Burroughs was brilliant, because he was deconstructing the two-fisted hero archetype before that was even a thing.
He also predicted the Nazis two decades early in the John Carter series. It’s honestly uncanny.
If anyone is into table top RPGs, the Tales Of Arcana RPG makes liberal use of much of Burroughs’ work being in the public domain.
I was sorry the John Carter movie didn’t do well, because the Burroughs Mars stories are nutso.
Thank you so much for sending this resource. There are a lot of great ebooks available there.
I noticed it has THE KALEVALA by ELIAS LÖNNROT, which explains, of all things, the Sampo!
And people had been trying to make that movie off and on for nearly a century. Biggest anti-climax in movie history.
It sounds like, in general, his books don’t translate well as movies. I can’t not picture Doug McClure while reading The Land That Time Forgot.
I enjoyed John Carter, although I know I’m in the minority.
If anything, it’s a victim of being too faithful to the source material. The kind of sci-fi goofiness that Burroughs specialized in just can’t get any kind of sizable audience anymore.
That and so much sci-fi was ripped off from Burroughs that the movie felt like it was ripping off movies like Star Wars when it was just telling the story.
Love these two experiments greatly!
Just stumbled across McClure being an irresponsible music promoter in a great episode of CHiPs (search out the slam-dancing demo) who gets his comeuppance :
seems like a jam that Frank & Trace could have done in Moon 13
At the Earth’s Core is a film I really should enjoy.
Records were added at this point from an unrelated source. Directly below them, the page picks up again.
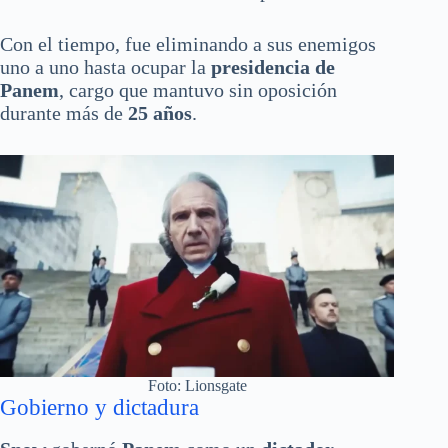
Con el tiempo, fue eliminando a sus enemigos
uno a uno hasta ocupar la
presidencia de
Panem
, cargo que mantuvo sin oposición
durante más de
25 años
.
Foto: Lionsgate
Gobierno y dictadura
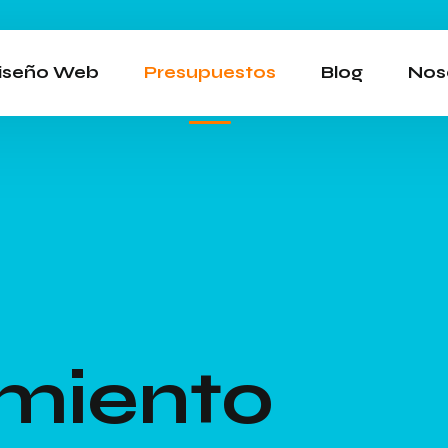
iseño Web
Presupuestos
Blog
Nos
miento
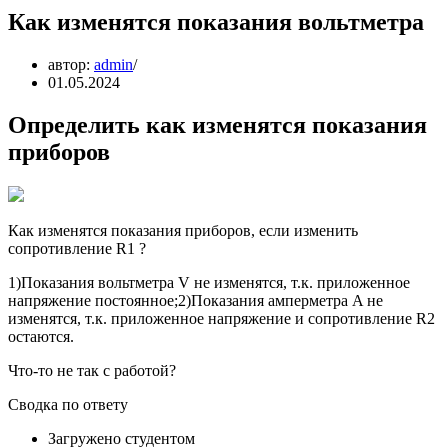
Как изменятся показания вольтметра
автор:
admin
01.05.2024
Определить как изменятся показания
приборов
Как изменятся показания приборов, если изменить
сопротивление R1 ?
1)Показания вольтметра V не изменятся, т.к. приложенное
напряжение постоянное;2)Показания амперметра A не
изменятся, т.к. приложенное напряжение и сопротивление R2
остаются.
Что-то не так с работой?
Сводка по ответу
Загружено студентом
Psychic pterasaurs! Peter Cushing! The delectable Caroline Munro (aside, I was so glad to see her in Starcrash as the action hero lead instead of just standing around looking sultry; shame they dubbed her)!
Somehow it just falls a little flat. I think Peter Cushing lacking the standard Cushing “I make Chistopher Lee’s Dracula cower” vibe doesn’t help. The pacing’s not exactly great, either.
The Disney animated Tarzan was good.
I read the topic name and thought it said, “The Land That Time Forgot & Ate the Earth’s Core.” I spent the next five minutes trying to picture what kind of film could be made with that premise.
I’m thinking this is the same Michael Moorcock that wrote the song “Black Blade” for Blue Oyster Cult. A well written, well conceived song from the early eighties.